Work item
Gather all lines in the entries that include the word "Ngãi".

■ ■ ■ ■ ■ ■ ■

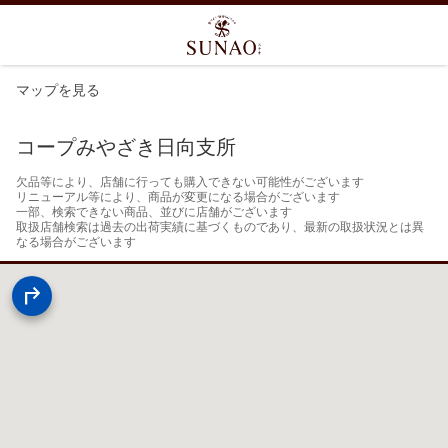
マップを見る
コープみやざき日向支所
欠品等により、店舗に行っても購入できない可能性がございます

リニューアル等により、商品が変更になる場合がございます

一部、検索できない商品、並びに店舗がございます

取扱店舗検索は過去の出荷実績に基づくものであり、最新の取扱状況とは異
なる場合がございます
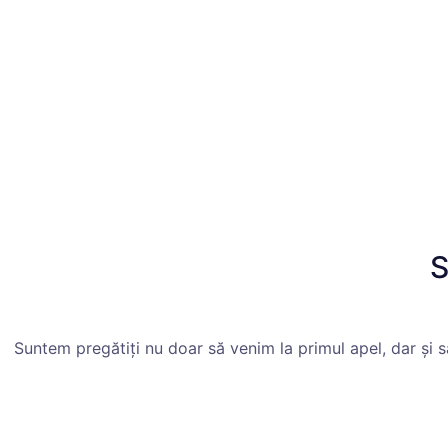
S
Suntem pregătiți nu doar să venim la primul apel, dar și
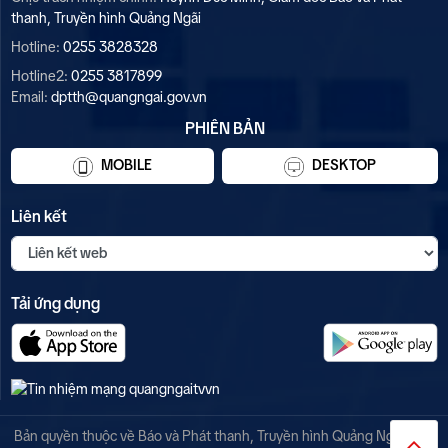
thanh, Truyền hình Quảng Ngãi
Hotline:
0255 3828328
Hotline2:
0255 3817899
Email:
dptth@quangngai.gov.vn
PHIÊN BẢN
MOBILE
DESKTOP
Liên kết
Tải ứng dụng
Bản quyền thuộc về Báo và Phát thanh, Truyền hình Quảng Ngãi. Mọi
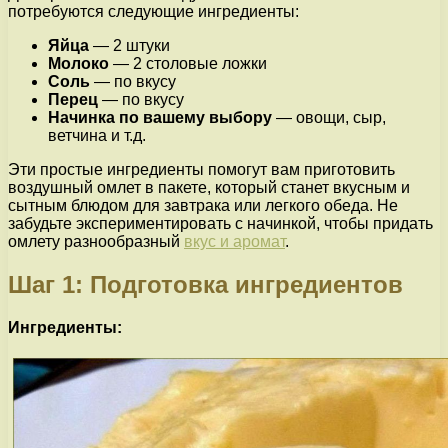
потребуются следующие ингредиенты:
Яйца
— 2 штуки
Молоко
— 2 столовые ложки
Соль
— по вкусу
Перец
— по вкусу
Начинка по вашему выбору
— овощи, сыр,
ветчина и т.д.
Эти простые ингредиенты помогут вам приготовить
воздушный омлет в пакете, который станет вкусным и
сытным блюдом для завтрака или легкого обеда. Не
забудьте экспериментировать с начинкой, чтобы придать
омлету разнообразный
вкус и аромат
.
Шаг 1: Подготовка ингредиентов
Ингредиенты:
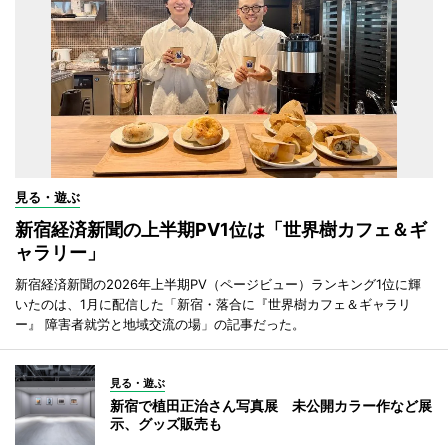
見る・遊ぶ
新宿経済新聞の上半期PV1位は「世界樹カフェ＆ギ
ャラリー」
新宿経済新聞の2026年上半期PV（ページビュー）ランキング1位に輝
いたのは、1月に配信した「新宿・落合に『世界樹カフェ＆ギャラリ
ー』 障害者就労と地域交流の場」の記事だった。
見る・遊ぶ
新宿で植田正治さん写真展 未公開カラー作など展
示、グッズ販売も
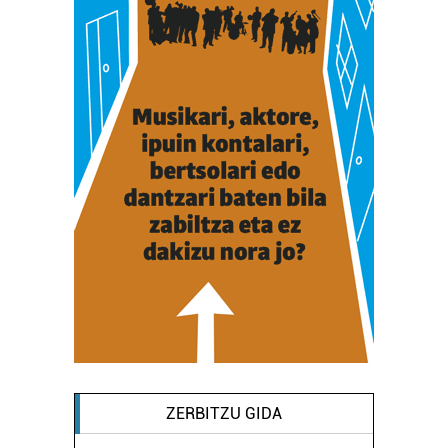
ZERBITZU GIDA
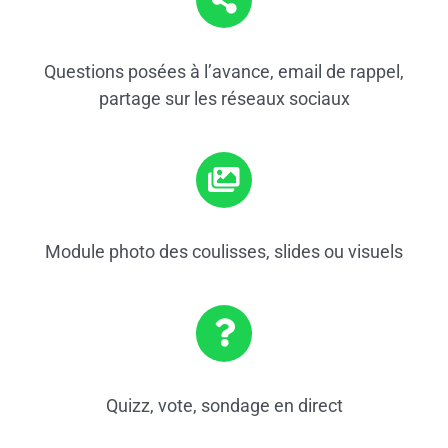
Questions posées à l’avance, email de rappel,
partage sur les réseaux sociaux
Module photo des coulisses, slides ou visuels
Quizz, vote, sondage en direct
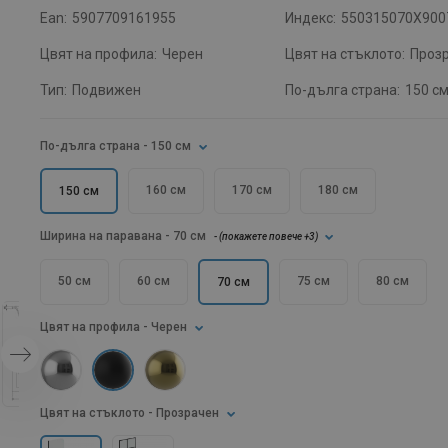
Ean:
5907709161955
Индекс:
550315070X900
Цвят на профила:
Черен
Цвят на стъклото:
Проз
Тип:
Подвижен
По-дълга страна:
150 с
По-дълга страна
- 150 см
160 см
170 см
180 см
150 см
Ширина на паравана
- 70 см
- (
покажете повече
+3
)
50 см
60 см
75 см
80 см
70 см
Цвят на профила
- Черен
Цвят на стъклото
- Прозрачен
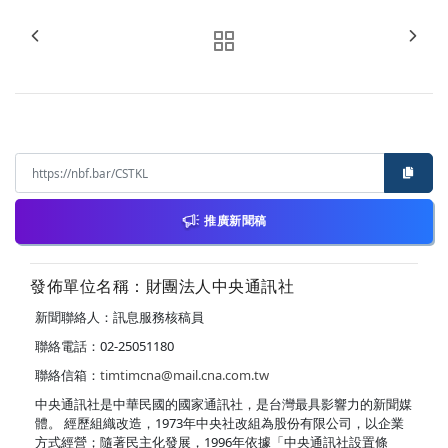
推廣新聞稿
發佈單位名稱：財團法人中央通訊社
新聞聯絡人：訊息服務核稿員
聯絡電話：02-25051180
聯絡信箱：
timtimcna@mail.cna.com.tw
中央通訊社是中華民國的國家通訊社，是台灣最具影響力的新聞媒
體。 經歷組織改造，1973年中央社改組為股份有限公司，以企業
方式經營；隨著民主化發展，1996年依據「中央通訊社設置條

■ ■ ■ ■ ■ ■ ■

Expected answer
thanh, Truyền hình Quảng Ngãi
Bản quyền thuộc về Báo và Phát thanh, Truyền hình Quảng Ngãi. Mọi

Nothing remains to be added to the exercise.